• _What is being asked_
What are the lines below, starting at the line containing "Polarizační brýle" and ending at the line containing "دارند. امروزه از"? Write them out exactly, ends included, without pictures.

====== Study material ======

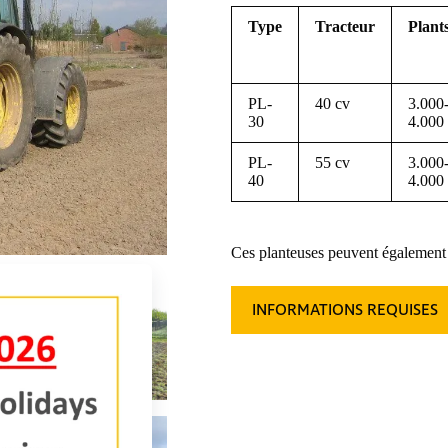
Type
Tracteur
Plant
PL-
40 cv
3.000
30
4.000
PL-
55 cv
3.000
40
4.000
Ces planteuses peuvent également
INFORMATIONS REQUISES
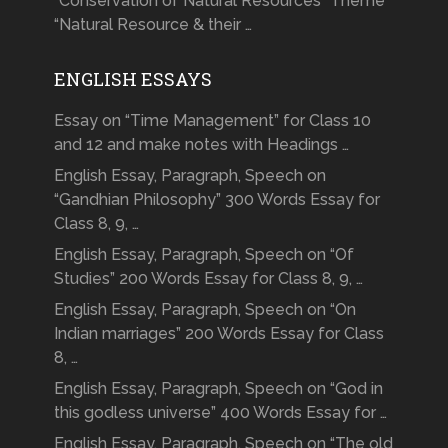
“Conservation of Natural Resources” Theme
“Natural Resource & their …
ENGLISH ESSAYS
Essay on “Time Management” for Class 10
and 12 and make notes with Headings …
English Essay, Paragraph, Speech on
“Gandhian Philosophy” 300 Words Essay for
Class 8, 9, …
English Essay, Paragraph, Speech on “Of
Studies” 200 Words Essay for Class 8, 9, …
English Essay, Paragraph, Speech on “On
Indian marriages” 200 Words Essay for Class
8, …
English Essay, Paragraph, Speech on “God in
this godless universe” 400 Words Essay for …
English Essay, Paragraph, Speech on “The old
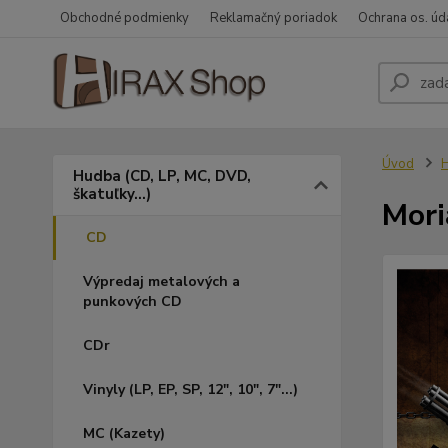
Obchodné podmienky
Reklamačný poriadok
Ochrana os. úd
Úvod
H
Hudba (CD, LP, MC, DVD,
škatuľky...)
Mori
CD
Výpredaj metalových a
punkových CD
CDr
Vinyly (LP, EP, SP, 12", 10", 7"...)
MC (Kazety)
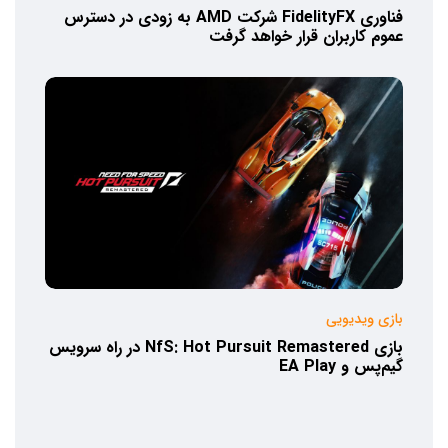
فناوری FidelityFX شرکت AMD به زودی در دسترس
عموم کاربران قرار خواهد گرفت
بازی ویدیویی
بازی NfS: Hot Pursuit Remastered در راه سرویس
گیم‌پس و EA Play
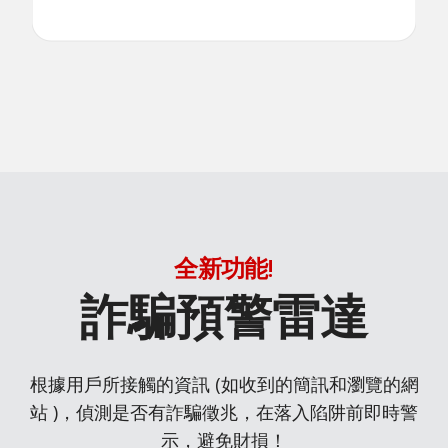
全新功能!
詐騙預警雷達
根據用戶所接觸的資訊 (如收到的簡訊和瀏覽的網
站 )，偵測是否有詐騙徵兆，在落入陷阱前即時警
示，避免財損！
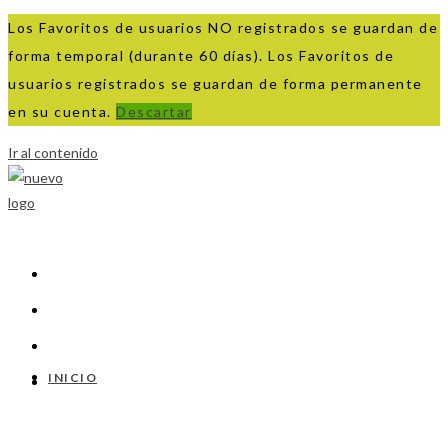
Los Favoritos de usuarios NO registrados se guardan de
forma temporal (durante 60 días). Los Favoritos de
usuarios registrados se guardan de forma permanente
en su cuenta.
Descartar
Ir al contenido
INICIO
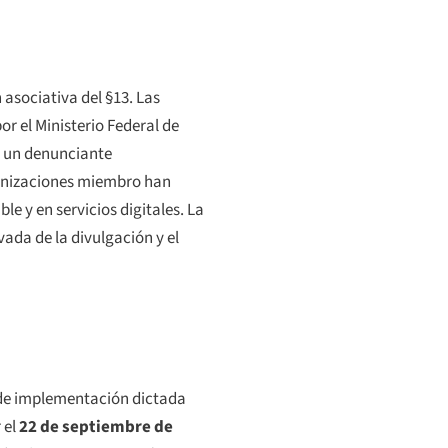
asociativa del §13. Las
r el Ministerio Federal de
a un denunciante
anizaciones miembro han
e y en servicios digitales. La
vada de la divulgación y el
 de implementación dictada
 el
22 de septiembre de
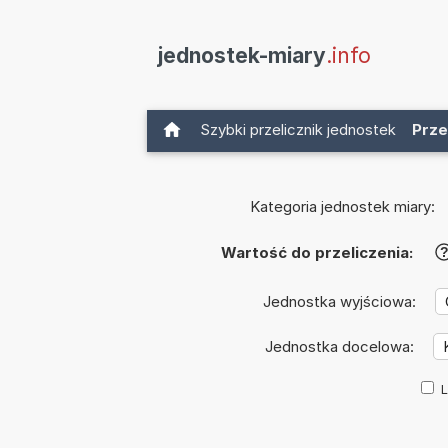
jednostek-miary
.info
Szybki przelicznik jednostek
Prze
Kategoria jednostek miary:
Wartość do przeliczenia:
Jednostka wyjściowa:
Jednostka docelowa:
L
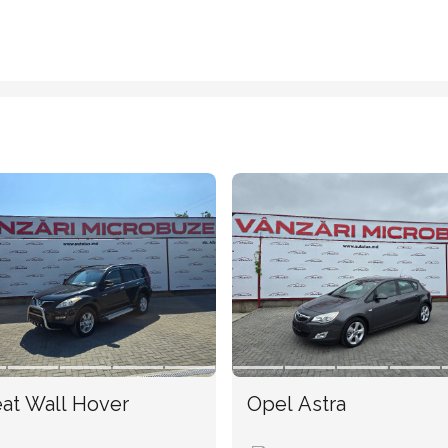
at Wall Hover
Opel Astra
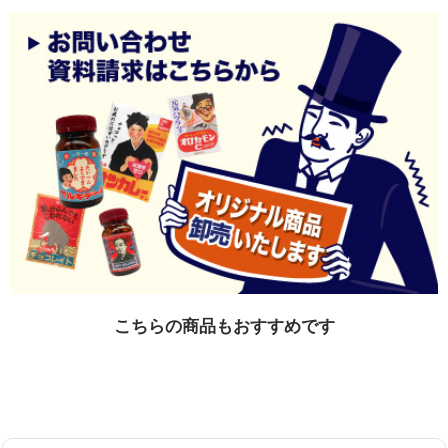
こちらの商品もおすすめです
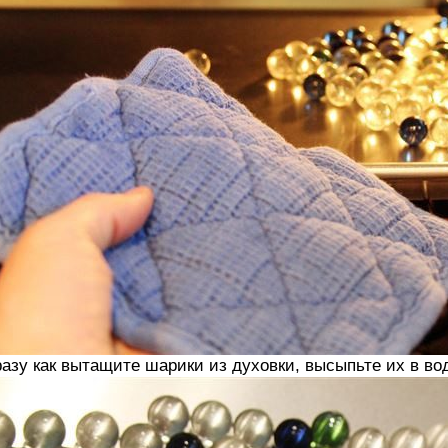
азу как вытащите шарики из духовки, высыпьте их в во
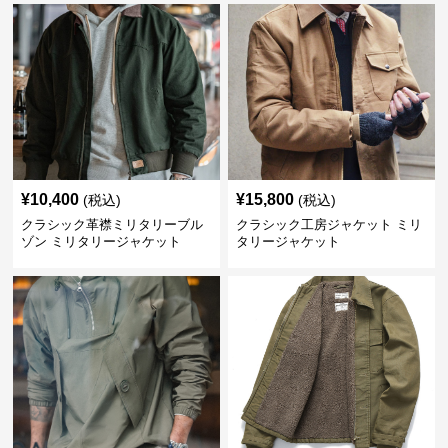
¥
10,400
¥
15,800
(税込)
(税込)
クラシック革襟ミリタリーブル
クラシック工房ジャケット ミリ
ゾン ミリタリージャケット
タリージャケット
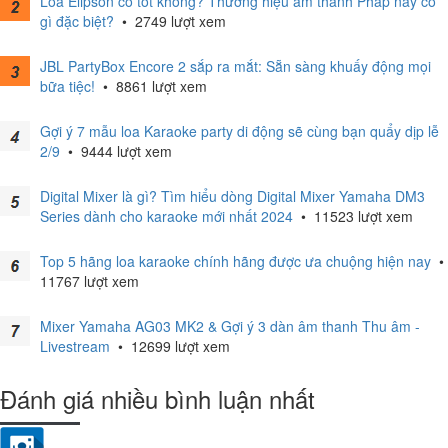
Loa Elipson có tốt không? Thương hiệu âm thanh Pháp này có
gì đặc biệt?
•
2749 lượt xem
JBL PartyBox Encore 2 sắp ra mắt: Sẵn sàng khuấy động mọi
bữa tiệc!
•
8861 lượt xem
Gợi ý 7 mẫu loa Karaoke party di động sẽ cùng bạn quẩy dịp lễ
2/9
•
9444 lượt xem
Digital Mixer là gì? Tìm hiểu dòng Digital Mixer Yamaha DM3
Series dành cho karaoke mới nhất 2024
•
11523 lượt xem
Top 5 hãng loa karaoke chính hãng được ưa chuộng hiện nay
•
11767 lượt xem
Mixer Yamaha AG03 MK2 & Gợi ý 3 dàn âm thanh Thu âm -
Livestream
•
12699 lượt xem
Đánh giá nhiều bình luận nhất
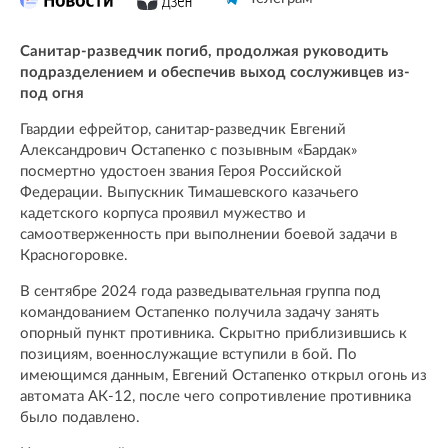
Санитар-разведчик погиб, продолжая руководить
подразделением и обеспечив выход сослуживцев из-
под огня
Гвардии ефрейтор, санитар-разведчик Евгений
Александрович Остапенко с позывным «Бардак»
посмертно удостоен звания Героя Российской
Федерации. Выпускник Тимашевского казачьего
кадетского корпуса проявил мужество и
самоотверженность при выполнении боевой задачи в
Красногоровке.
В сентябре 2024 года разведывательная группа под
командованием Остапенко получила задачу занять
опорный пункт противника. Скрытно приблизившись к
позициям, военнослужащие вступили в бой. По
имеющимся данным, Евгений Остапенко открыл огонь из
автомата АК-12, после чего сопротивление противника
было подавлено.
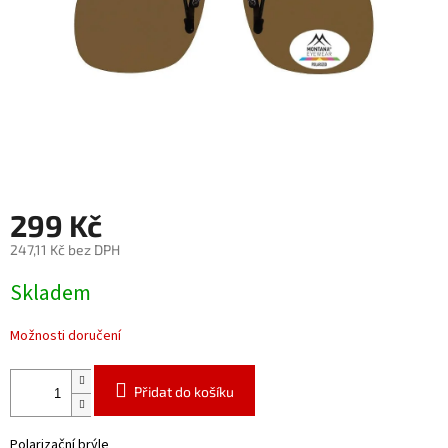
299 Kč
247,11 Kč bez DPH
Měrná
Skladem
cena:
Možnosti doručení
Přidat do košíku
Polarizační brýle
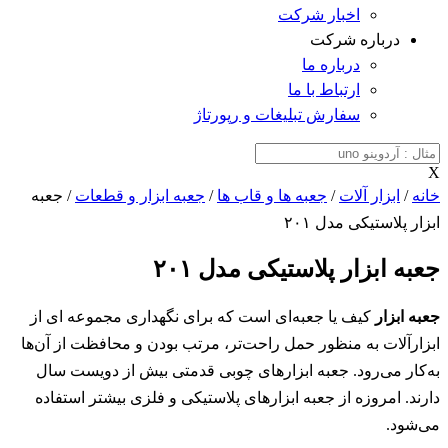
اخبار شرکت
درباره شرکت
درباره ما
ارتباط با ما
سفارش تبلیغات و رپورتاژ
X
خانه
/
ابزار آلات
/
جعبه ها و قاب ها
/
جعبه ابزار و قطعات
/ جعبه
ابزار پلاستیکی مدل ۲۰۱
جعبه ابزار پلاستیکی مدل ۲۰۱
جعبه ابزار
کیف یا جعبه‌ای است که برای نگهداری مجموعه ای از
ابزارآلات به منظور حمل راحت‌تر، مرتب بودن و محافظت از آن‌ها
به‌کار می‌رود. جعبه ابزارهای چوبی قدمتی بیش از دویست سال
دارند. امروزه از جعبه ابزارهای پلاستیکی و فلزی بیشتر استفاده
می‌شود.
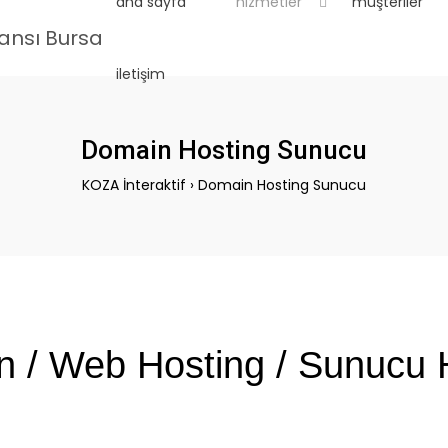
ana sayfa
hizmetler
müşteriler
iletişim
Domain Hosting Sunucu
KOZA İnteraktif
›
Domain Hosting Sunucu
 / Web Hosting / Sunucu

======

• _Expected output_
Polarizační brýle
اخبار شرکت
درباره شرکت
درباره ما
ارتباط با ما
سفارش تبلیغات و رپورتاژ
X
خانه
/
ابزار آلات
/
جعبه ها و قاب ها
/
جعبه ابزار و قطعات
/ جعبه
ابزار پلاستیکی مدل ۲۰۱
جعبه ابزار پلاستیکی مدل ۲۰۱
جعبه ابزار
کیف یا جعبه‌ای است که برای نگهداری مجموعه ای از
ابزارآلات به منظور حمل راحت‌تر، مرتب بودن و محافظت از آن‌ها
به‌کار می‌رود. جعبه ابزارهای چوبی قدمتی بیش از دویست سال
دارند. امروزه از جعبه ابزارهای پلاستیکی و فلزی بیشتر استفاده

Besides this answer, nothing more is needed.